With my third child I chose to unplug even more. I decided to give birth outside of the hospital. When my husband, who liked me as a submissive counterpart to his own ego, said, “If you don’t give birth with a physician I am not going to be at the birth of our child.” My mamabear woke up a little and said, “ok, don’t be there. I know that my birth experiences create a deep impression on me. I know what works for me and I know what causes harm. I know I cannot afford to go through another birth where my power is subjugated.” After seeing my resolve he agreed. I found my midwife. She was real and practical and made me no promises other than her commitment to me and confidence in birth.

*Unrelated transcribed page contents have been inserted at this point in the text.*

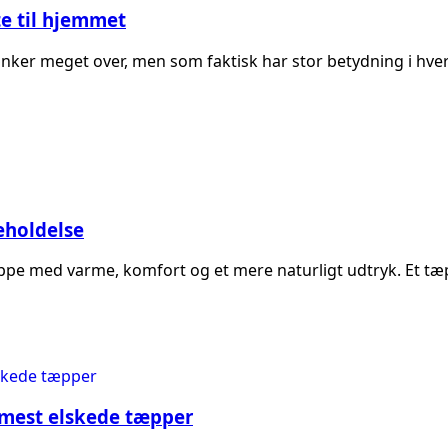
e til hjemmet
ænker meget over, men som faktisk har stor betydning i hve
geholdelse
ppe med varme, komfort og et mere naturligt udtryk. Et tæp
 mest elskede tæpper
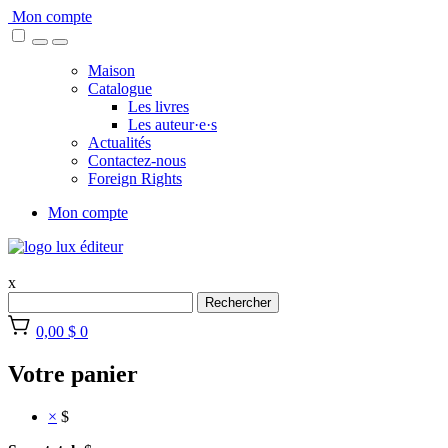
Skip
Mon compte
to
content
Maison
Catalogue
Les livres
Les auteur·e·s
Actualités
Contactez-nous
Foreign Rights
Mon compte
x
Rechercher
0,00 $
0
Votre panier
×
$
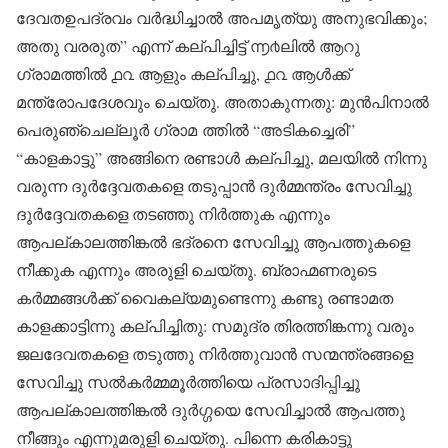
ദേവതഉപദ്രവം വർദ്ധിച്ചാൽ അപമൃത്യു അനുഭവിക്കും;
അതു വരരുത” എന്ന് കല്പിച്ചിട്ട് ൬൪ലിൽ ആറു
ഗ്രാമത്തിൽ ൧൨ ആളും കല്പിച്ചു, ൧൨ ആൾക്ക്
മന്ത്രോപദേശവും ചെയ്തു. അതാകുന്നതു: മുൻപിനാൽ
പെരുഞ്ചെല്ലൂർ ഗ്രാമ ത്തിൽ “അടികച്ചെരി”
“കാളകാട്ടു” അങ്ങിനെ രണ്ടാൾ കല്പിച്ചു, മലയിൽ നിന്നു
വരുന്ന ദുർദ്ദേവതകളെ തടുപ്പാൻ ദുർമ്മന്ത്രം സേവിച്ചു
ദുർദ്ദേവതകളെ തടഞ്ഞു നിർത്തുക എന്നും
ആപല്കാലത്തിങ്കൽ ഭദ്രനെ സേവിച്ചു ആപത്തുകളെ
നീക്കുക എന്നും അരുളി ചെയ്തു. ബ്രാഹ്മണരുടെ
കർമ്മങ്ങൾക്ക് വൈകല്യമുണ്ടെന്നു കണ്ടു രണ്ടാമത
കാളക്കാട്ടിന്നു കല്പിച്ചിതു: സമുദ്ര തിരത്തിങ്കന്നു വരും
ജലദേവതകളെ തടുത്തു നിർത്തുവാൻ സന്മന്ത്രങ്ങളെ
സേവിച്ചു സൽകർമ്മമൂർത്തിയെ പ്രസാദിപ്പിച്ചു
ആപല്കാലത്തിങ്കൽ ദുർഗ്ഗയെ സേവിച്ചാൽ ആപത്തു
നീങ്ങും എന്നുമരുളി ചെയ്തു. പിന്നെ കരികാട്ടു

With my home birth I think I burst out of the conservative obedient paradigm which had formed around me as a younger person. I woke up aspects of myself which made me a more confident woman who trusted her own instincts. I became a birth doula to support women to realize their feminine power during birth as I had. Being a birth doula brought this ability only to an extent. I began to realize that, as a support person, I was limited in how I could help a woman experience her own dignity and the divinity which inevitably followed; due to the constraints of the birth setting. In time I decided to become a home birth midwife where the birth setting could support the spiritual transformation undisturbed birth is capable of. There was a lot of soul searching and restructuring of my life in order to accommodate being a midwife.​

Through my births, fifteen years as a birth doula and a lot of inner and outer study, I have evolved into a unique midwife who strives to hand the power of birth back to the family at every opportunity. ​

I have guided women through more than 250 births. I have come to trust women and the process of physiologic birth. I have come to trust physiology more than the techniques to manage pregnancy and birth. I know emergency birth care and still, I trust women's instincts more than I trust the techniques of caring for them.​

I have found that women who are ready for the experience of pregnancy and birth as an opening to their hidden gifts will be looking for something outside of mainstream care.

​If you are expecting a baby and these words speak to you. If you are ready to step outside the fear based paradigm to one of trust, if you are ready to trust the process of giving life and let it mold you: I have prepared myself for you.

I am here to guide you through your pregnancy and birth.

I know it to be a gateway to self-actualization.